Print out each entry below exactly; do not carry over any image.

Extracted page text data
####
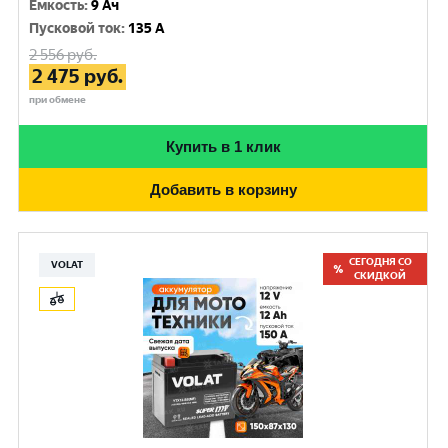
Емкость
:
9 Ач
Пусковой ток
:
135 A
2 556
руб.
2 475
руб.
при обмене
Купить в 1 клик
Добавить в корзину
СЕГОДНЯ СО
VOLAT
СКИДКОЙ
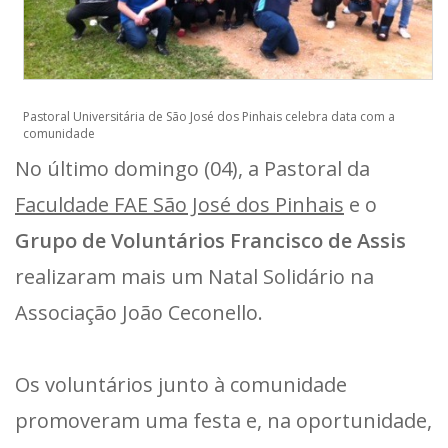
Pastoral Universitária de São José dos Pinhais celebra data com a
comunidade
No último domingo (04), a Pastoral da
Faculdade FAE São José dos Pinhais
e o
Grupo de Voluntários Francisco de Assis
realizaram mais um Natal Solidário na
Associação João Ceconello.
Os voluntários junto à comunidade
promoveram uma festa e, na oportunidade,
####
— Task solution —
Емкость
:
9 Ач
Пусковой ток
:
135 A
2 556
руб.
2 475
руб.
при обмене
Купить в 1 клик
Добавить в корзину
СЕГОДНЯ СО
VOLAT
СКИДКОЙ
Pastoral Universitária de São José dos Pinhais celebra data com a
comunidade
No último domingo (04), a Pastoral da
Faculdade FAE São José dos Pinhais
e o
Grupo de Voluntários Francisco de Assis
realizaram mais um Natal Solidário na
Associação João Ceconello.
Os voluntários junto à comunidade
promoveram uma festa e, na oportunidade,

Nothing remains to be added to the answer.